**What is needed**
Transcribe, exactly and without pictures, the lines below from the line with "The image size" to the line with "pyautogui.click(x=<x>, y=<y>)", both ends included, and no others.

**Input data**
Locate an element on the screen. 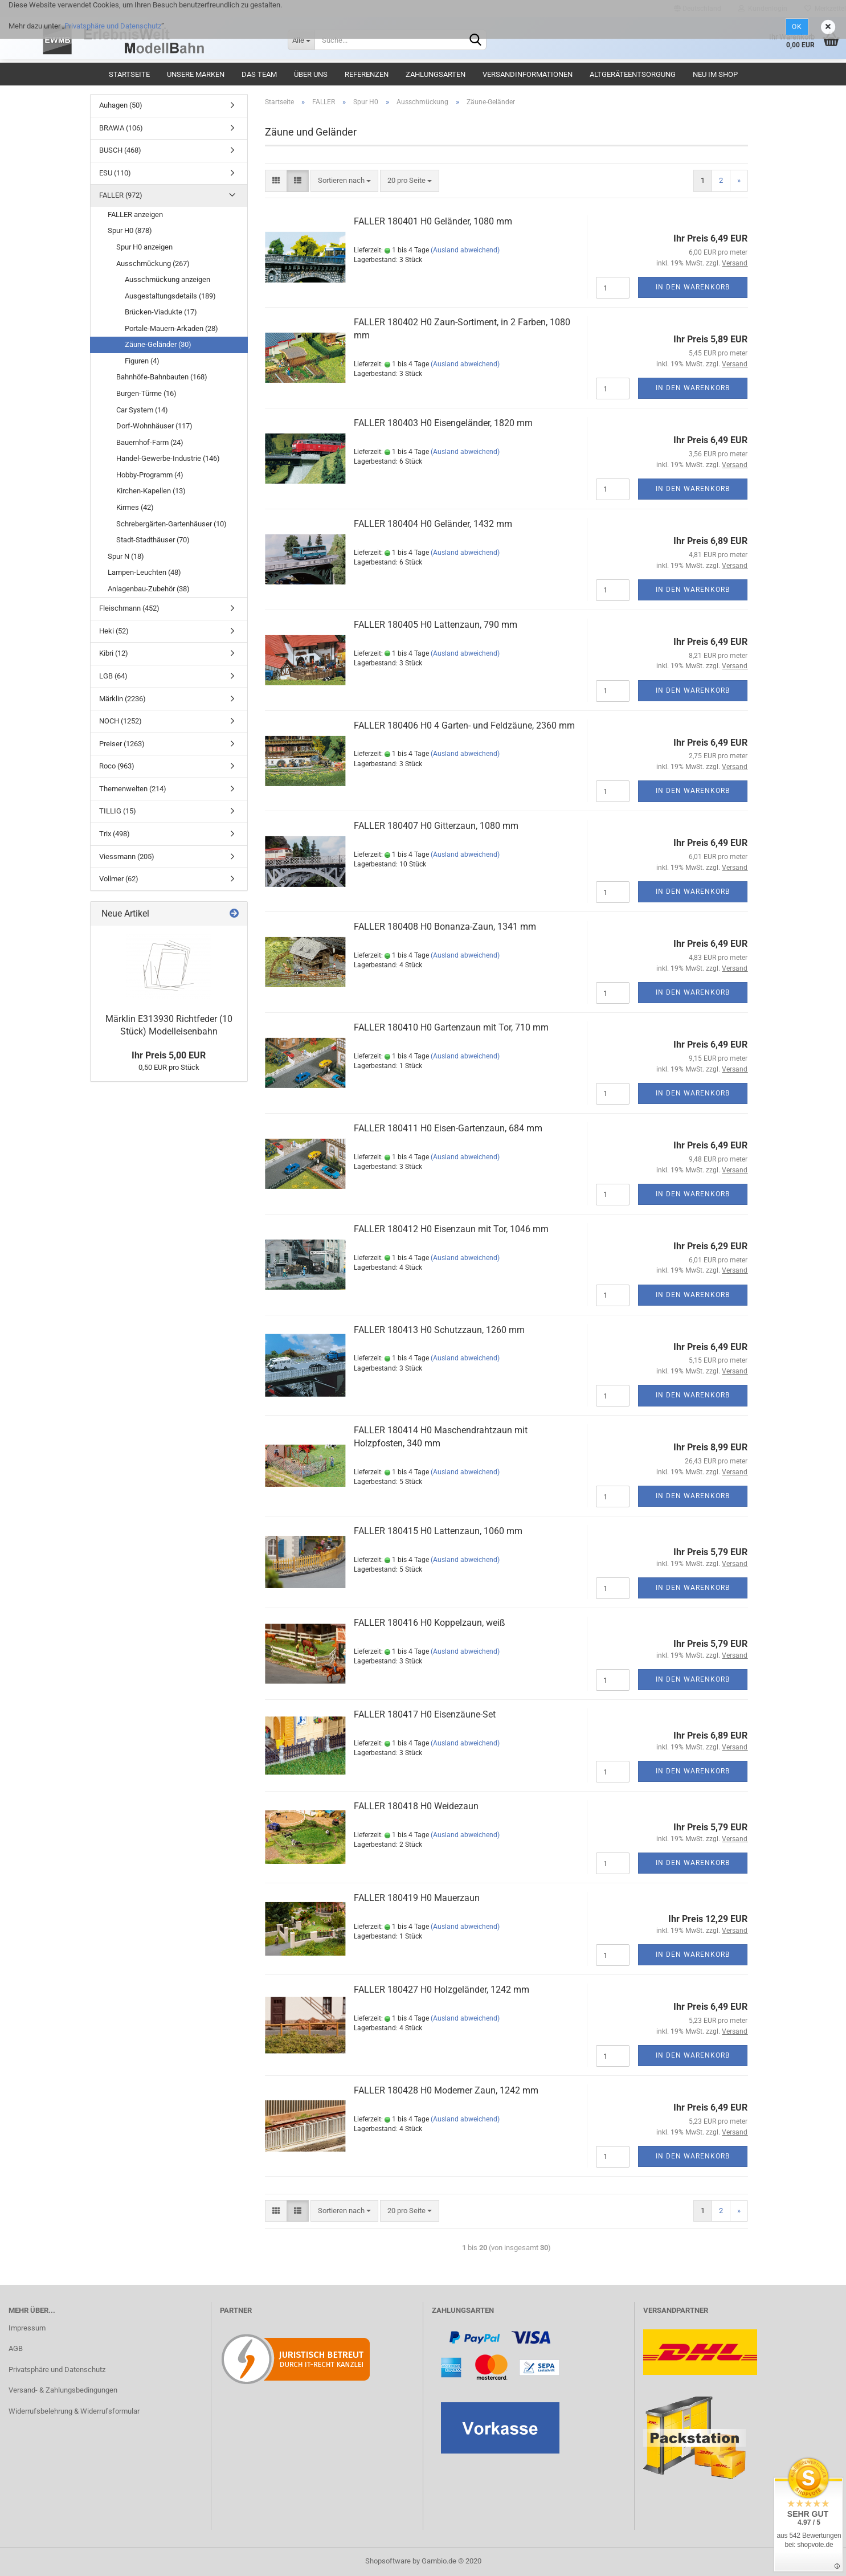  FALLER 180415 H0 Lattenzaun, 1060 mm is located at coordinates (438, 1531).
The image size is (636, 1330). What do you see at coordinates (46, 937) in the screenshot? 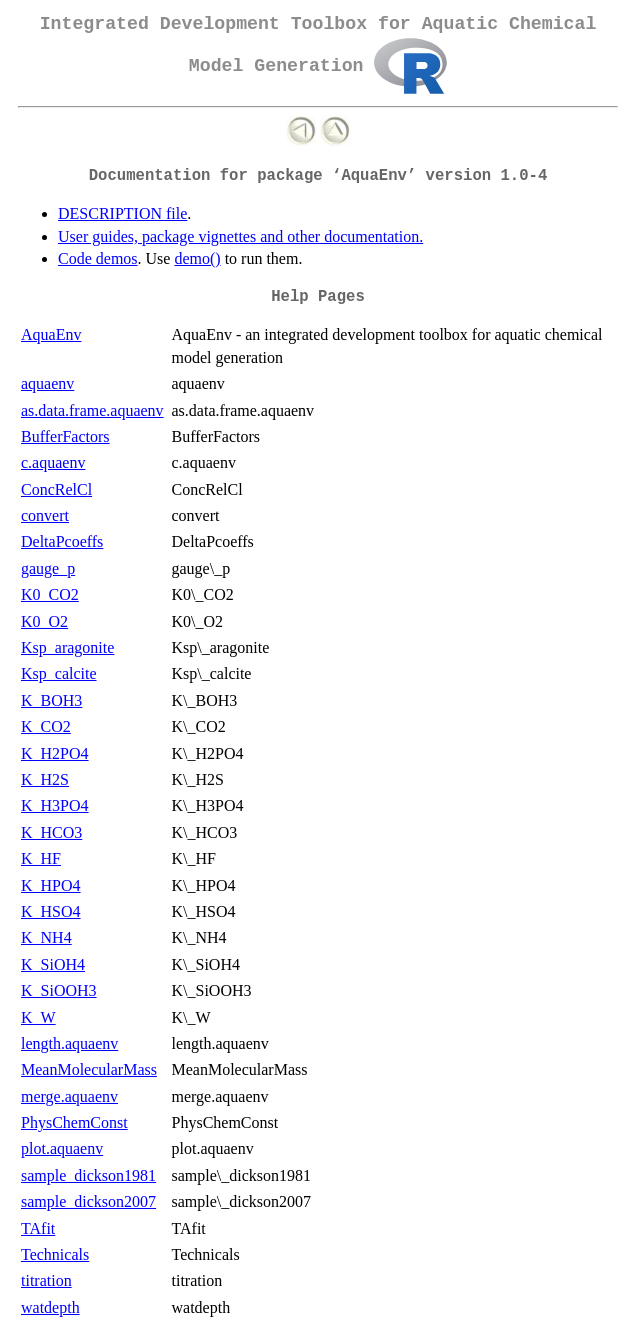
I see `K_NH4` at bounding box center [46, 937].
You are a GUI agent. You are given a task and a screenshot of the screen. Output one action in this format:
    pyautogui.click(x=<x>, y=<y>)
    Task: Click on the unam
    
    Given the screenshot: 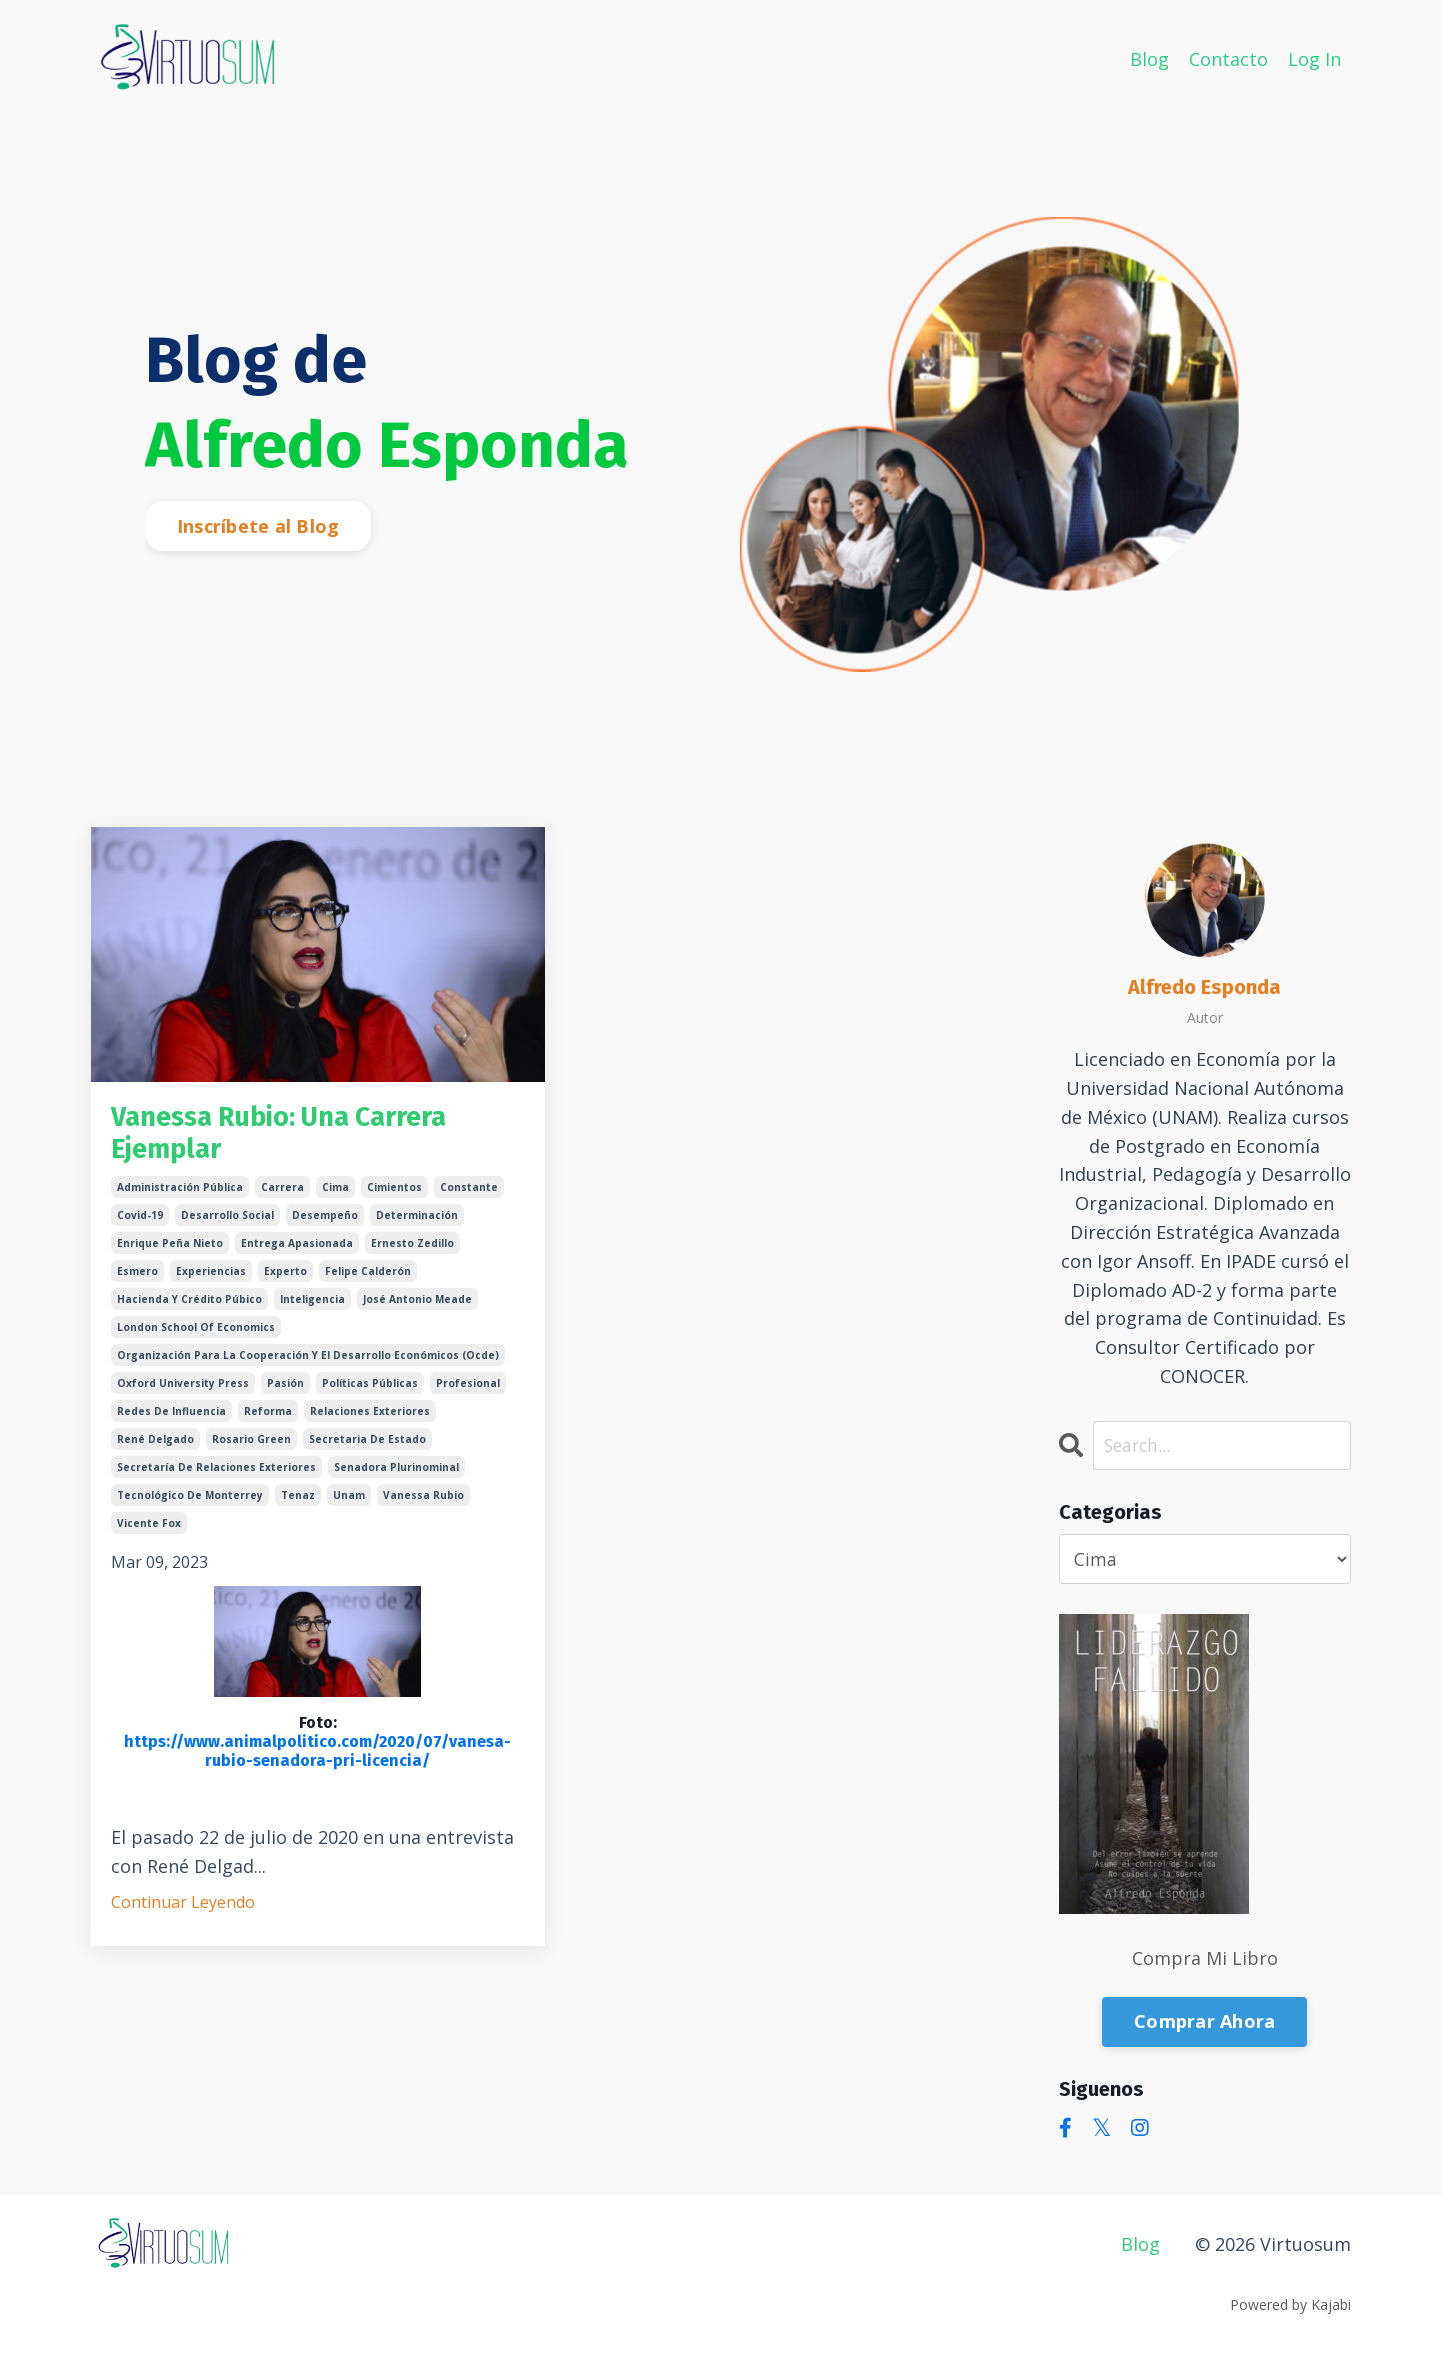 What is the action you would take?
    pyautogui.click(x=349, y=1503)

**Answer space**
The image size is (636, 1330). What do you see at coordinates (46, 937) in the screenshot? 
I see `K_NH4` at bounding box center [46, 937].
You are a GUI agent. You are given a task and a screenshot of the screen. Output one action in this format:
    pyautogui.click(x=<x>, y=<y>)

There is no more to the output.